§ GIVEN MATERIAL
::::::::

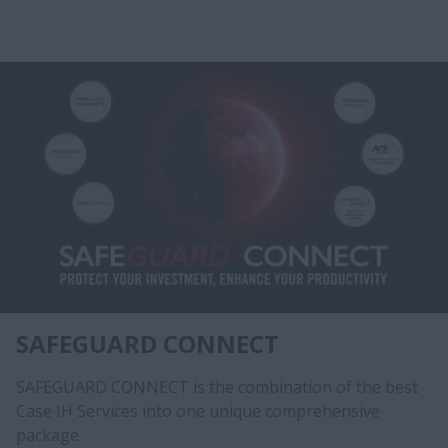
SAFEGUARD CONNECT
SAFEGUARD CONNECT is the combination of the best
Case IH Services into one unique comprehensive
package.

::::::::

Reproduce the material above exactly but drop all images.

§ EXERCISE SOLUTION
SAFEGUARD CONNECT
SAFEGUARD CONNECT is the combination of the best
Case IH Services into one unique comprehensive
package.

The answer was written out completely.